Giving a nod to developers who've apparently given a lot of feedback, as well as "certain commercials," Microsoft's platform chief Steven Sinofsky acknowledged that perhaps User Account Control in Windows Vista may have been...a little annoying. In turn, Windows 7 has additional UAC settings.

"We got a lot of feedback about Windows Vista," Sinofsky said, before pausing several seconds for the inevitable developer response. Given the vast amount of response he received, he said, "We have to do what developers do." That is, to sit back, re-evaluate, and say, "What did we learn from that?" That, he said, is what engineering is about.
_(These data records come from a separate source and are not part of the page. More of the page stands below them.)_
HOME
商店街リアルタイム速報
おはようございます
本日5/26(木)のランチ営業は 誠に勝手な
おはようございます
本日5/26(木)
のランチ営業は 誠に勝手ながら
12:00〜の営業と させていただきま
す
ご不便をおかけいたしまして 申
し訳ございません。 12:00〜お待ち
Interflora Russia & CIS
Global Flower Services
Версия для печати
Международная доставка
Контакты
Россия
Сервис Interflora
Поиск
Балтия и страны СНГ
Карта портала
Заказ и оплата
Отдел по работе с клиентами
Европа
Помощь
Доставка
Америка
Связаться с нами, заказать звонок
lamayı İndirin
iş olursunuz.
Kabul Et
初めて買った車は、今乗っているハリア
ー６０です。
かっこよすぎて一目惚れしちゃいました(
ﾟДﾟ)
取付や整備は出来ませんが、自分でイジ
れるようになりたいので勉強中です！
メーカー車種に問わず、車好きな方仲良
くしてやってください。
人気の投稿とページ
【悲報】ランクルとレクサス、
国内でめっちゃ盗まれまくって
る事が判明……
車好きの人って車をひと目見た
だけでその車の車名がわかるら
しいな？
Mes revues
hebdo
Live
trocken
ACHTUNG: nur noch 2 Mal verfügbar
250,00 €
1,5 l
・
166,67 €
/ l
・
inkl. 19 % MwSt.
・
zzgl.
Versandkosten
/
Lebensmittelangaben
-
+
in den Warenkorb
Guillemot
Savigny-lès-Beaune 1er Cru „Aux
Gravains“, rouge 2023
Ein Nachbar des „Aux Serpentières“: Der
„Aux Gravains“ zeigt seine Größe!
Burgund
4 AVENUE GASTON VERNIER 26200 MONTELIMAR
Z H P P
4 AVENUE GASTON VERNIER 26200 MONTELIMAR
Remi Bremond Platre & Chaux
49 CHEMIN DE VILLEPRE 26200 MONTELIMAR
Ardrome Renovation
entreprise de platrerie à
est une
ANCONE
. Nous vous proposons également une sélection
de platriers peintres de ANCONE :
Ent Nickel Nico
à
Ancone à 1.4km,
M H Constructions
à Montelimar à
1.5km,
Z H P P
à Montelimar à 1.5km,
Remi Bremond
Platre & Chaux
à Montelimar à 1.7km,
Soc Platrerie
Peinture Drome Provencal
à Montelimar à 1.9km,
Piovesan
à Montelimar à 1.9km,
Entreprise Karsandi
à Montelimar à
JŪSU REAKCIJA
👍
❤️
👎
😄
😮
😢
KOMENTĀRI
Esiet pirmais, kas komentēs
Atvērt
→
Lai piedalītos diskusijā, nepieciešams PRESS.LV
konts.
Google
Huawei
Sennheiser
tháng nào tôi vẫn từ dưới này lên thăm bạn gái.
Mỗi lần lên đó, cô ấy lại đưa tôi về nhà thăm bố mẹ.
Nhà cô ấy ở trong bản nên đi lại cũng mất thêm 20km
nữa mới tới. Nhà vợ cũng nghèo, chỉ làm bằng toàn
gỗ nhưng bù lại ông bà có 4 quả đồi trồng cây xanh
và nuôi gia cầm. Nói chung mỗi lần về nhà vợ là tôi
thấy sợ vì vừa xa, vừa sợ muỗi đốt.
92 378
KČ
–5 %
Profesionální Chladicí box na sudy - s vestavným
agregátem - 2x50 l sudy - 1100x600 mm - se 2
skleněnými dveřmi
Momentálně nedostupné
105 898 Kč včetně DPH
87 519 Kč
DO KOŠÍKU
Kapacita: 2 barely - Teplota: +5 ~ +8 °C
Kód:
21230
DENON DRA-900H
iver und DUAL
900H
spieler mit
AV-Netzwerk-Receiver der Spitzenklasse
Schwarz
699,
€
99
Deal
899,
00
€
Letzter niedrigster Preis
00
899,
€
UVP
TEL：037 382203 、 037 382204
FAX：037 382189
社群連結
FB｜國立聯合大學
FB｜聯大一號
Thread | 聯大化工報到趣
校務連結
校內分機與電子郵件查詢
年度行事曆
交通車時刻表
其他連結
Sinofsky said that with UAC, Microsoft had what he described as "the best intentions" in mind. But its attention to informing the user about what's going on and getting consent "possibly went too far."

A similar acknowledgment came with regard to the device driver model, which he said probably wasn't ready for prime time at the time of Windows Vista's launch. Third-parties and developers weren't completely on board for the new device driver model, he said -- this after well over two years of the company saying that its communication with developers on device drivers was unprecedented.

But what's the final solution? Sinofsky managed to terminate the topic before answering that question, saying only that he invites more discussion with the developer community on the Windows Engineering blog.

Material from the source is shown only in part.